Humanidades

Sexo com robôs: como os legisladores devem responder?
Os pesquisadores jurídicos da Flinders University analisaram os fatores que os legisladores australianos terão que considerar ao ponderar se deve ser legal importar, possuir e usar sexbots que se assemelham a adultos humanos.
Por Flinders University - 14/08/2021


Domínio público

Avanços na tecnologia resultaram no design de robôs sexuais programáveis ​​hiper-realistas, conectados por Wi-Fi, que podem imitar as respostas humanas, mas o que esses desenvolvimentos significam para a forma como regulamos as interações com "sexbots" no futuro?

Em um novo artigo no The Bulletin: The Law Society of SA Journal, os pesquisadores jurídicos da Flinders University analisaram os fatores que os legisladores australianos terão que considerar ao ponderar se deve ser legal importar, possuir e usar sexbots que se assemelham a adultos humanos.

Os críticos argumentam que os robôs sexuais objetificam as mulheres e aumentam o risco de violência sexual ao dessensibilizar as pessoas quanto à forma como tratam os seres vivos. Alguns robôs podem até ser programados para rejeitar os avanços sexuais de um usuário que imitam uma recusa de consentimento, que é um elemento-chave para provar crimes sexuais na Austrália.

Por outro lado, os defensores afirmam que os benefícios dos robôs sexuais podem incluir capacitar australianos mais velhos e pessoas com deficiências, abordando a ansiedade relacionada ao sexo, tratando disfunções, promovendo sexo seguro e criando um lugar seguro para pessoas que se sentem inseguras quanto à sua orientação sexual.

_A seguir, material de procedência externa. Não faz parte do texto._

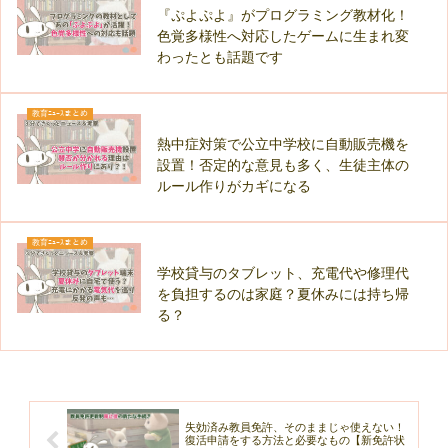
『ぷよぷよ』がプログラミング教材化！
色覚多様性へ対応したゲームに生まれ変
わったとも話題です
教育ﾆｭｰｽまとめ
熱中症対策で公立中学校に自動販売機を
設置！否定的な意見も多く、生徒主体の
ルール作りがカギになる
教育ﾆｭｰｽまとめ
学校貸与のタブレット、充電代や修理代
を負担するのは家庭？夏休みには持ち帰
る？
失効済み教員免許、そのままじゃ使えない！
復活申請をする方法と必要なもの【新免許状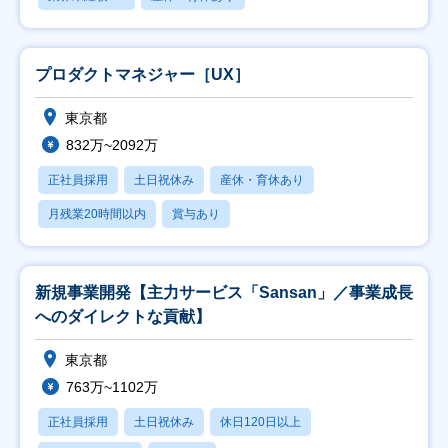
プロダクトマネジャー［UX］
東京都
832万~2092万
正社員採用
土日祝休み
産休・育休あり
月残業20時間以内
賞与あり
新規事業開発【主力サービス「Sansan」／事業成長
へのダイレクトな貢献】
東京都
763万~1102万
正社員採用
土日祝休み
休日120日以上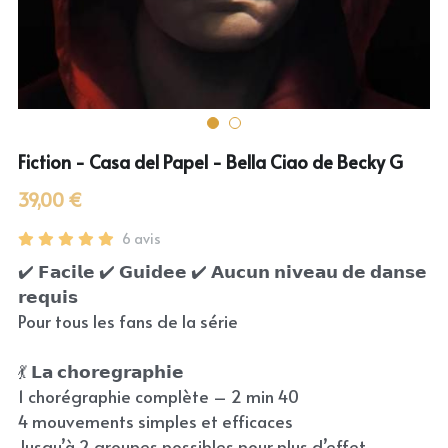
Fiction - Casa del Papel - Bella Ciao de Becky G
39,00 €
6 avis
✔️ 𝗙𝗮𝗰𝗶𝗹𝗲 ✔️ 𝗚𝘂𝗶𝗱𝗲𝗲 ✔️ 𝗔𝘂𝗰𝘂𝗻 𝗻𝗶𝘃𝗲𝗮𝘂 𝗱𝗲 𝗱𝗮𝗻𝘀𝗲
𝗿𝗲𝗾𝘂𝗶𝘀
Pour tous les fans de la série
💃 𝗟𝗮 𝗰𝗵𝗼𝗿𝗲𝗴𝗿𝗮𝗽𝗵𝗶𝗲
1 chorégraphie complète – 2 min 40
4 mouvements simples et efficaces
Jusqu’à 2 groupes possibles pour plus d’effet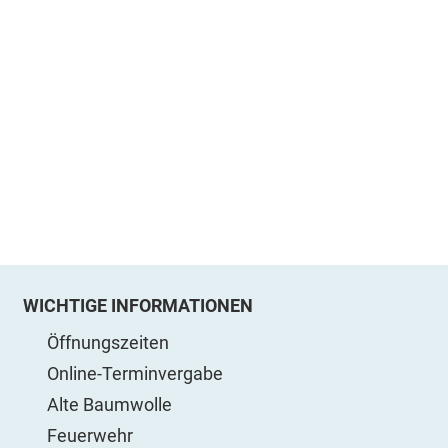
WICHTIGE INFORMATIONEN
Öffnungszeiten
Online-Terminvergabe
Alte Baumwolle
Feuerwehr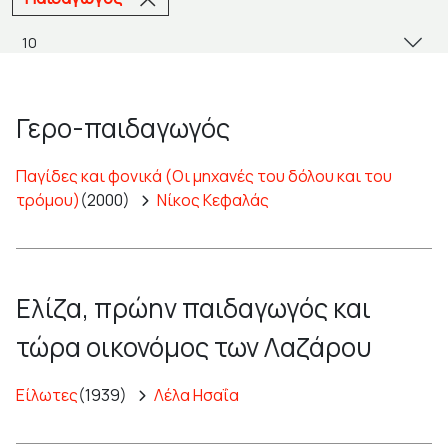
Γερο-παιδαγωγός
Παγίδες και φονικά (Οι μηχανές του δόλου και του
τρόμου)
(2000)
Νίκος Κεφαλάς
Ελίζα, πρώην παιδαγωγός και
τώρα οικονόμος των Λαζάρου
Είλωτες
(1939)
Λέλα Ησαΐα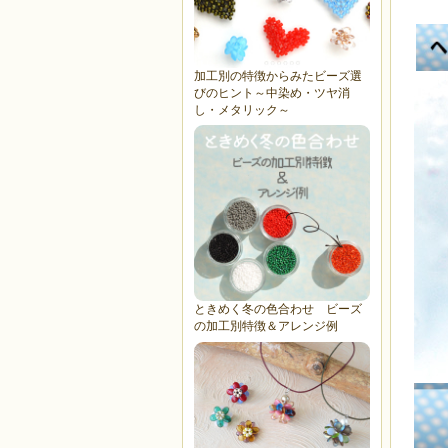
加工別の特徴からみたビーズ選
びのヒント～中染め・ツヤ消
し・メタリック～
ときめく冬の色合わせ ビーズ
の加工別特徴＆アレンジ例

Um estudo recente sobre os benefícios terapêuticos dos robôs sexuais descobriu que as três principais sugestões para o uso de robôs eram para pacientes com: ansiedade social (50%), pessoas que não têm um parceiro, mas ainda querem uma vida sexual sem recorrer a conhecidos fugazes ou prostituição (50%) e ejaculação precoce (47%), segundo os terapeutas sexuais.

Madi McCarthy, agora associada ao escritório de advocacia LK, recentemente concluiu sua pesquisa de honra neste tópico com o College of Business, Government & Law. Ela diz que os avanços na tecnologia, juntamente com a crescente demanda e preocupação pública , significam que os legisladores australianos provavelmente serão confrontados com pedidos de regulamentação dos robôs sexuais em um futuro próximo.

"Os legisladores terão que equilibrar os interesses individuais e públicos concorrentes e complexos que apresentam novos desafios éticos, regulatórios e legais devido aos avanços da tecnologia."

"Embora atualmente nenhuma legislação australiana regule ou proíba as relações sexuais com robôs, existem regulamentos sobre bonecas sexuais infantis que foram abordadas pela Comunidade, Austrália do Sul e Queensland. Estas disposições legais podem orientar quaisquer leis futuras sobre o uso de sexo adulto robôs, mas há novos fatores que devem ser considerados. "

A Professora Associada Tania Leiman, Reitora de Direito da Flinders University, diz que os robôs sexuais desafiam as concepções existentes de como os humanos interagem com as tecnologias emergentes da maneira mais íntima, então os reguladores terão que equilibrar questões éticas , desafios legais e o potencial real da tecnologia para se objetivar e promover a violência sexual.

"Mesmo que os robôs sexuais sejam proibidos na Austrália, é provável que os tribunais possam considerar tais crimes como sendo menos graves objetivamente do que os crimes sexuais contra humanos, e as sentenças podem ter maior probabilidade de cair na extremidade inferior da faixa de pena, mesmo quando máxima as penalidades são equivalentes. "

"Por exemplo, os tribunais impuseram sentenças mais baixas consistentemente para delitos de bonecas sexuais semelhantes a crianças, apesar da faixa máxima de pena de 10 a 15 anos."